Destacam-se em El Arenal, a Torre del Oro e a Plaza de Toros La Maestranza. A Torre Del Oro formava parte da muralha de Sevilha, foi construída como mirante de defesa e hoje é um museu marítimo. Existia uma outra torre igual, do outro lado do rio. Ligando as duas, uma grande corrente impedia a passagem de barcos inimigos.
A Plaza de Toros La Maestranza foi construída no século XVIII. A arena abriga até 14.000 espectadores. Possui visitas guiadas ao museu sobre touradas e ao interior da arena. A temporada de touradas começa no domingo de páscoa e vai até outubro.
Em Sevilha o calor do verão é insuportável, pegamos 49 graus Centígrados.
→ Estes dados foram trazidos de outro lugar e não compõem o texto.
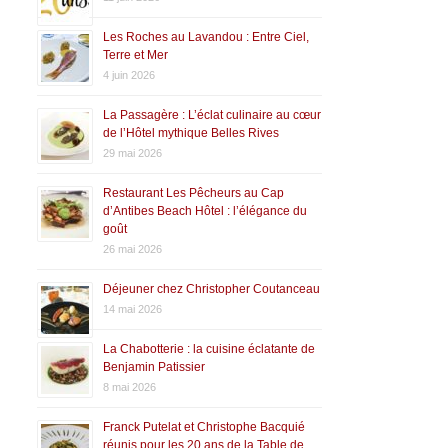
Les Roches au Lavandou : Entre Ciel,
Terre et Mer
4 juin 2026
La Passagère : L’éclat culinaire au cœur
de l’Hôtel mythique Belles Rives
29 mai 2026
Restaurant Les Pêcheurs au Cap
d’Antibes Beach Hôtel : l’élégance du
goût
26 mai 2026
Déjeuner chez Christopher Coutanceau
14 mai 2026
La Chabotterie : la cuisine éclatante de
Benjamin Patissier
8 mai 2026
Franck Putelat et Christophe Bacquié
réunis pour les 20 ans de la Table de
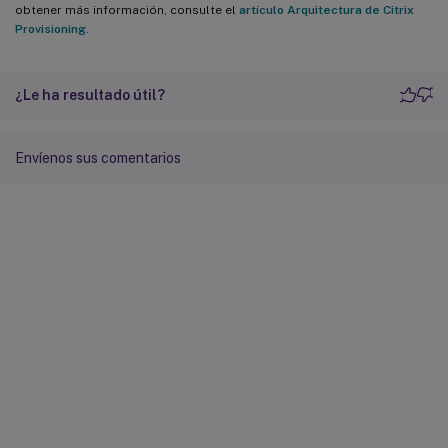
obtener más información, consulte el
artículo Arquitectura de Citrix
Provisioning
.
¿Le ha resultado útil?
Envíenos sus comentarios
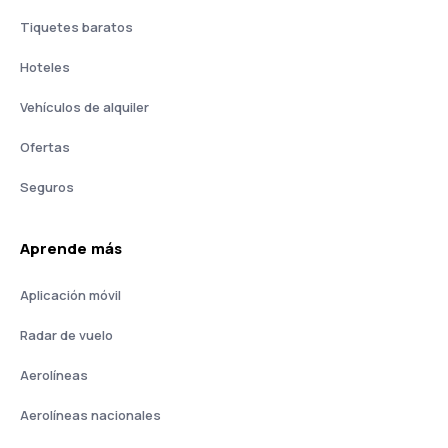
Tiquetes baratos
Hoteles
Vehículos de alquiler
Ofertas
Seguros
Aprende más
Aplicación móvil
Radar de vuelo
Aerolíneas
Aerolíneas nacionales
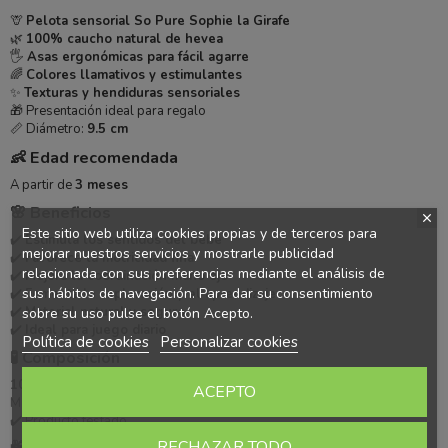
🦒
Pelota sensorial So Pure Sophie la Girafe
🌿
100% caucho natural de hevea
🖐️
Asas ergonómicas para fácil agarre
🌈
Colores llamativos y estimulantes
✨
Texturas y hendiduras sensoriales
🎁 Presentación ideal para regalo
📏 Diámetro:
9.5 cm
👶 Edad recomendada
A partir de
3 meses
🌸 Beneficios
Este sitio web utiliza cookies propias y de terceros para
✔️
Estimula los sentidos del bebé
mejorar nuestros servicios y mostrarle publicidad
✔️
Favorece la motricidad fina
relacionada con sus preferencias mediante el análisis de
✔️
Mejora la coordinación mano ojo
sus hábitos de navegación. Para dar su consentimiento
✔️
Fomenta la exploración y el aprendizaje
✔️
Material natural y seguro
sobre su uso pulse el botón Acepto.
✔️
Ideal para juego diario
Política de cookies
Personalizar cookies
🧪 Composición
100% caucho natural de hevea
ACEPTO
Material ecológico y libre de tóxicos
✔️ Producto testado
RECHAZAR TODO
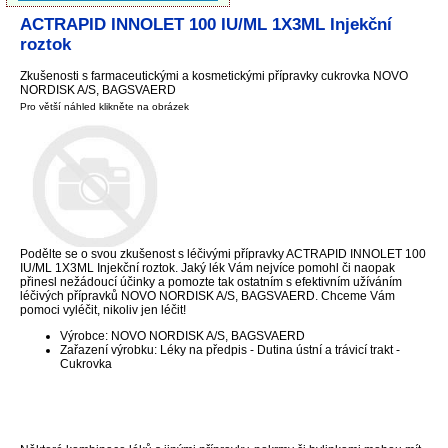
ACTRAPID INNOLET 100 IU/ML 1X3ML Injekční
roztok
Zkušenosti s farmaceutickými a kosmetickými přípravky cukrovka NOVO
NORDISK A/S, BAGSVAERD
Pro větší náhled klikněte na obrázek
Podělte se o svou zkušenost s léčivými přípravky ACTRAPID INNOLET 100
IU/ML 1X3ML Injekční roztok. Jaký lék Vám nejvíce pomohl či naopak
přinesl nežádoucí účinky a pomozte tak ostatním s efektivním užíváním
léčivých přípravků NOVO NORDISK A/S, BAGSVAERD. Chceme Vám
pomoci vyléčit, nikoliv jen léčit!
Výrobce: NOVO NORDISK A/S, BAGSVAERD
Zařazení výrobku: Léky na předpis - Dutina ústní a trávicí trakt -
Cukrovka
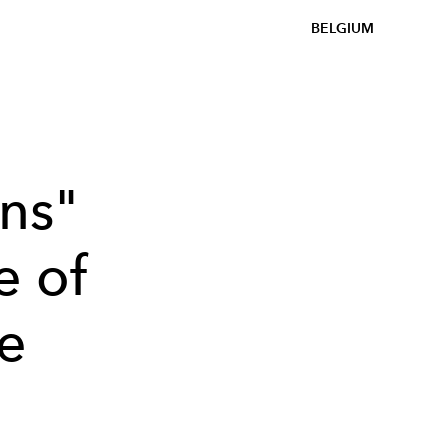
BELGIUM
ns"
e of
le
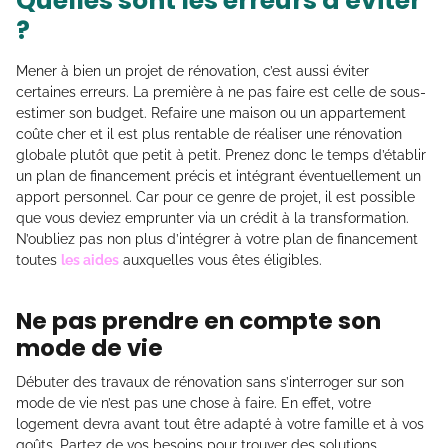
Quelles sont les erreurs à éviter
?
Mener à bien un projet de rénovation, c’est aussi éviter
certaines erreurs. La première à ne pas faire est celle de sous-
estimer son budget. Refaire une maison ou un appartement
coûte cher et il est plus rentable de réaliser une rénovation
globale plutôt que petit à petit. Prenez donc le temps d’établir
un plan de financement précis et intégrant éventuellement un
apport personnel. Car pour ce genre de projet, il est possible
que vous deviez emprunter via un crédit à la transformation.
N’oubliez pas non plus d’intégrer à votre plan de financement
toutes
les aides
auxquelles vous êtes éligibles.
Ne pas prendre en compte son
mode de vie
Débuter des travaux de rénovation sans s’interroger sur son
mode de vie n’est pas une chose à faire. En effet, votre
logement devra avant tout être adapté à votre famille et à vos
goûts. Partez de vos besoins pour trouver des solutions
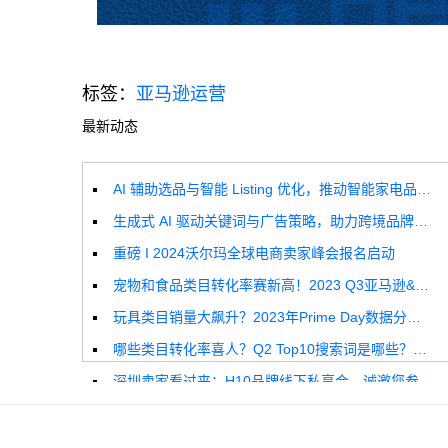
标签：
亚马逊运营
最新动态
AI 辅助选品与智能 Listing 优化，推动智能家电品牌高效增长
生成式 AI 驱动关键词与广告策略，助力跨境品牌实现全球增长突破
重磅 I 2024沃尔玛全球电商卖家峰会报名启动
宠物和食品类目转化率赛新高！2023 Q3亚马逊&沃尔玛全球电商CPC数据发布！
玩具类目销量大飙升？2023年Prime Day数据分析报告来啦！
哪些类目转化率喜人？Q2 Top10搜索词是哪些？这份独家报告来解答！
深圳卖家看过来：H10品牌线下私享会，诚邀您参加！
Helium10出品：亚马逊Q1类目数据报告
品牌升级：Pacvue+Helium10，助力跨境卖家最大化解锁商业潜力！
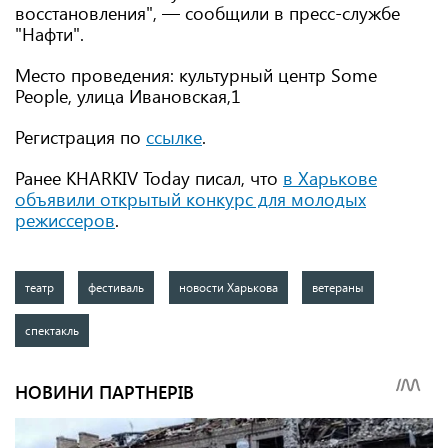
восстановления", — сообщили в пресс-службе
"Нафти".
Место проведения: культурный центр Some
People, улица Ивановская,1
Регистрация по
ссылке
.
Ранее KHARKIV Today писал, что
в Харькове
объявили открытый конкурс для молодых
режиссеров
.
театр
фестиваль
новости Харькова
ветераны
спектакль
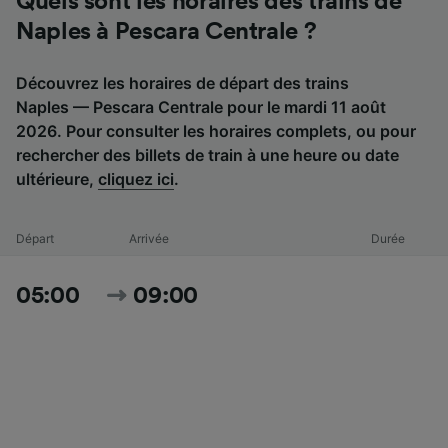
Quels sont les horaires des trains de
Naples à Pescara Centrale ?
Découvrez les horaires de départ des trains
Naples — Pescara Centrale pour le mardi 11 août
2026. Pour consulter les horaires complets, ou pour
rechercher des billets de train à une heure ou date
ultérieure,
cliquez ici
.
Départ
Arrivée
Durée
05:00
09:00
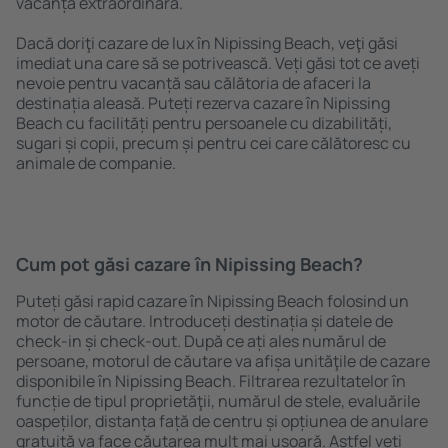
vacanță extraordinară.
Dacă doriţi cazare de lux în Nipissing Beach, veţi găsi
imediat una care să se potrivească. Veți găsi tot ce aveți
nevoie pentru vacanță sau călătoria de afaceri la
destinația aleasă. Puteți rezerva cazare în Nipissing
Beach cu facilități pentru persoanele cu dizabilități,
sugari și copii, precum și pentru cei care călătoresc cu
animale de companie.
Cum pot găsi cazare în Nipissing Beach?
Puteți găsi rapid cazare în Nipissing Beach folosind un
motor de căutare. Introduceți destinația și datele de
check-in și check-out. După ce ați ales numărul de
persoane, motorul de căutare va afișa unităţile de cazare
disponibile în Nipissing Beach. Filtrarea rezultatelor în
funcție de tipul proprietăţii, numărul de stele, evaluările
oaspeților, distanța față de centru și opțiunea de anulare
gratuită va face căutarea mult mai ușoară. Astfel veți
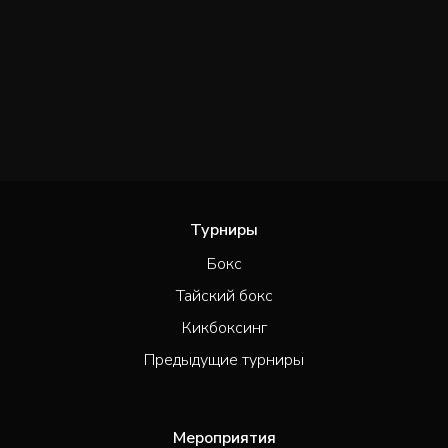
Турниры
Бокс
Тайский бокс
Кикбоксинг
Предыдущие турниры
Мероприятия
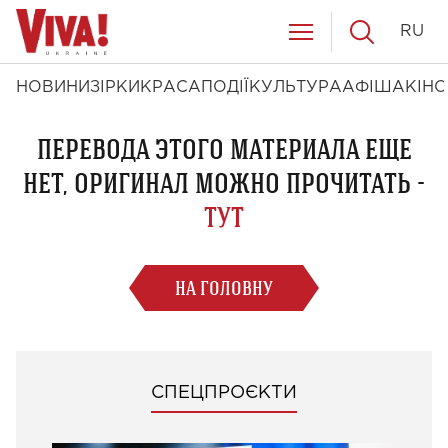
RU
НОВИНИ
ЗІРКИ
КРАСА
ПОДІЇ
КУЛЬТУРА
АФІША
КІНО
ПЕРЕВОДА ЭТОГО МАТЕРИАЛА ЕЩЕ
НЕТ, ОРИГИНАЛ МОЖНО ПРОЧИТАТЬ -
ТУТ
НА ГОЛОВНУ
СПЕЦПРОЄКТИ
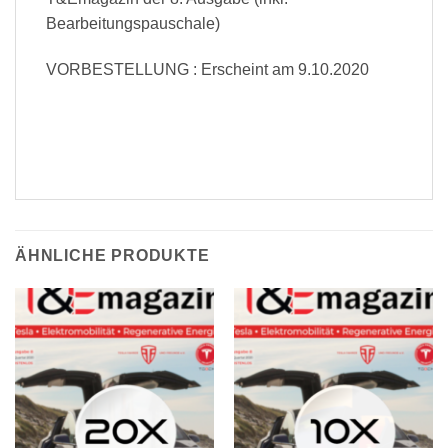
Bearbeitungspauschale)
VORBESTELLUNG : Erscheint am 9.10.2020
ÄHNLICHE PRODUKTE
Impossível de caminhar pelas ruas por muito tempo. A paella é especial.
O bairro judeu da Santa Cruz é um amontoado de becos, pequenas praças escondidas e ruelas que levam a algumas das principais atrações da cidade. A Catedral Gótica com uma torre maravilhosa é a principal atração.
A Catedral fica no lugar de uma antiga mesquita. No alto da Torre com características da arquitetura mourisca, fica La Giralda: O campanário, coroado por um cata-vento.
No interior da Catedral fica o Pátio de Los Naranjos, também uma tradição e característica herdada dos árabes.
A região da Andaluzia foi a que mais sofreu influência árabe. Foi a última região de ocupação moura da Península Ibérica. Um dos grandes exemplos de construção mourisca de Sevilha é o Real Alcázar.
O palácio foi construído no século XIV, por iniciativa de Pedro I no mesmo local onde existiam os palácios dos governantes árabes de Sevilha. Em dois anos, artesãos de Granada e Toledo construíram uma jóia de pátios e salões mudéjares.
Foi daí que Isabel I despachou os navegantes que vieram explorar o Novo Mundo. Até hoje pertence e é utilizado pelos reis espanhóis.